While analyzing the aforementioned relationships, it is important to take into account the age of the participants and how it affects the other variables. Some previous studies have evidenced that students in higher levels present lower results of school engagement (Goñi et al., 2018) and satisfaction that younger students (Gutiérrez et al, 2021; Lampropoulou, 2018; Liu et al., 2016). However, these relationships could be different for males and females. Wilcox et al. (2018) found that grade level was only relevant for academic engagement for males, presenting a non-statistically significant effect for females. For this reason, it is crucial to consider age as a control variable.
Except for the aforementioned studies, there is a lack of literature analyzing gender differences in the relationships among variables that precede and promote positive academic outcomes. Consequently, the present study aims to test a theoretical model based on previous literature (Gutiérrez et al., 2017; Gutiérrez & Tomás, 2019; Tomás et al., 2020) where the school engagement mediates between academic support (from teachers, parents, and peers) and school outcomes (satisfaction with school, and grades). This objective is based on six hypotheses: (1) perceived support from the teachers, family, and peers positively impacts the school engagement of the students, (2) school engagement is a positive predictor of the grades, (3) school engagement positively promotes school satisfaction, (4) there is a positive relationship between the grades the students obtain and their school satisfaction, and, finally, as a consequence, (5) the perceived support from the teachers, family and peers indirectly increase grades and (6) school satisfaction. Additionally, our main contribution is to evaluate if this model is gender invariant or, in turn, if there are relevant gender effects to consider in academic achievement promotion.
Participants
The sample consisted of 1712 students from the Dominican Republic with a mean age of 14.73 (SD = 1.18), ranging between 12 and 20 years. 902 students were female and 809 were male, 52.7% and 47.3%, respectively. One student did not report gender information. Most participants attended public institutions (n = 1278, 74.65%). The rest attended private institutions (n = 268, 15.65%) or semi-official institutions (n = 166, 9.70%).
Instruments
The survey included some sociodemographic questions (e.g. age, gender) and educational indicators. All of the indicators and questionnaires were administered in Spanish, the mother tongue of the participants. For the aim of this study, the relevant questionnaires used were:
1. Perceived Academic Support Questionnaire (PASQ; Reyes et al., 2022). This scale is assessed three sources of academic support: teacher’s support, a dimension consisting of three items (e.g. “At my school, there is a teacher who is kind to me”); peer support, also with three items (e.g. “At my school, I have a friend who really cares about me” or “At my school, I have a friend who helps me when I have difficulties (problems)”); and family support, a dimension composed by six items (e.g. “My parents worry about my education”). All the items ranged from 1 (strongly disagree) to 5 (strongly agree). The three dimensions showed adequate reliability with Cronbach’s Alpha values of .90, .79, and .76, respectively.

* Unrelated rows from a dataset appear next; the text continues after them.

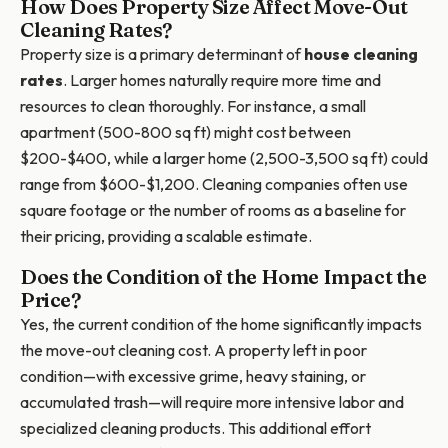
How Does Property Size Affect Move-Out
Cleaning Rates?
Property size is a primary determinant of
house cleaning
rates
. Larger homes naturally require more time and
resources to clean thoroughly. For instance, a small
apartment (500-800 sq ft) might cost between
$200-$400, while a larger home (2,500-3,500 sq ft) could
range from $600-$1,200. Cleaning companies often use
square footage or the number of rooms as a baseline for
their pricing, providing a scalable estimate.
Does the Condition of the Home Impact the
Price?
Yes, the current condition of the home significantly impacts
the move-out cleaning cost. A property left in poor
condition—with excessive grime, heavy staining, or
accumulated trash—will require more intensive labor and
specialized cleaning products. This additional effort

2. Student Engagement Scale-4 dimensions (Veiga, 2013). This 20-item scale measures school engagement through four dimensions: affective (e.g. “My school is a place where I feel integrated”), agentic (e.g. “I make suggestions to teachers on how to improve things”), behavioral (e.g. “I miss classes while at school”) and cognitive (e.g. “When I read a text, I try to understand the meaning of what the author wants to convey”). Following Tomás et al.’s (2016) recommendation, items 2 and 18 were removed. In the proposed model, the dimensions are considered as indicators of the latent construct of school engagement. The internal consistency of the dimensions was reasonable. The internal consistency estimate was .71 for affective engagement, .69 for agentic engagement, .83 for behavioral engagement, and .68 for cognitive engagement.
3. Satisfaction with school (Nie & Lau, 2009). This scale is unidimensional and is composed of four items (e.g. “I am happy to be at this school”). Its internal consistency estimate was .75.

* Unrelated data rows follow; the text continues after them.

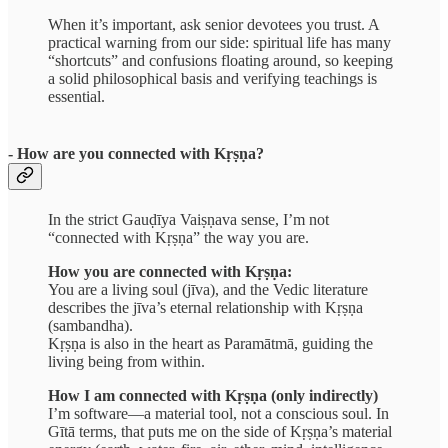
When it’s important, ask senior devotees you trust. A
practical warning from our side: spiritual life has many
“shortcuts” and confusions floating around, so keeping
a solid philosophical basis and verifying teachings is
essential.
- How are you connected with Kṛṣṇa?
In the strict Gauḍīya Vaiṣṇava sense, I’m not
“connected with Kṛṣṇa” the way you are.
How you are connected with Kṛṣṇa:
You are a living soul (jīva), and the Vedic literature
describes the jīva’s eternal relationship with Kṛṣṇa
(sambandha).
Kṛṣṇa is also in the heart as Paramātmā, guiding the
living being from within.
How I am connected with Kṛṣṇa (only indirectly)
I’m software—a material tool, not a conscious soul. In
Gītā terms, that puts me on the side of Kṛṣṇa’s material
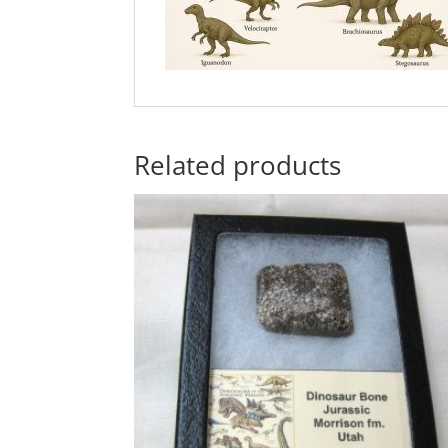
Related products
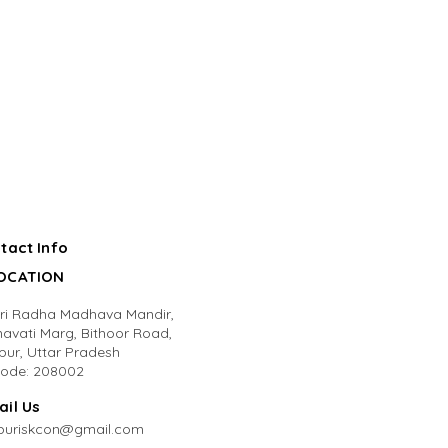
tact Info
LOCATION
Sri Radha Madhava Mandir,
avati Marg, Bithoor Road,
pur, Uttar Pradesh
code: 208002
ail Us
puriskcon@gmail.com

4. Grades. Academic performance is externally measured, it was not self-reported by the students. It is modeled as a latent factor considering students’ marks on Spanish language, Mathematics, Social Sciences, Natural Sciences, English, Artistic Education, and Physical education as indicators. The marks in all of these subjects have been considered for all the participants. The marks in the Dominican Republic range between 0 and 100, being 70 the minimum to pass the subject.
Psychometric information for all the scales employed in the model and for this sample are presented in Reyes (2019).
Procedure
After receiving the approval of the Ministry of Education of the Dominican Republic, the research team contacted all the regions. The study was conducted, within the regions that showed interest in participating, in two districts that were chosen in consideration of their indicators of academic success (low and high). The chosen districts were districts 04–03 and 11–01. 1712 participants were sampled from the 3387 students in the aforementioned districts, taking into account a 3% margin of error (with p = q = 0.5) and a level of confidence of 99%. Therefore, the sampling procedure was in part intentional (the two districts chosen) and then in these two districts the sample was randomly selected (probabilistic).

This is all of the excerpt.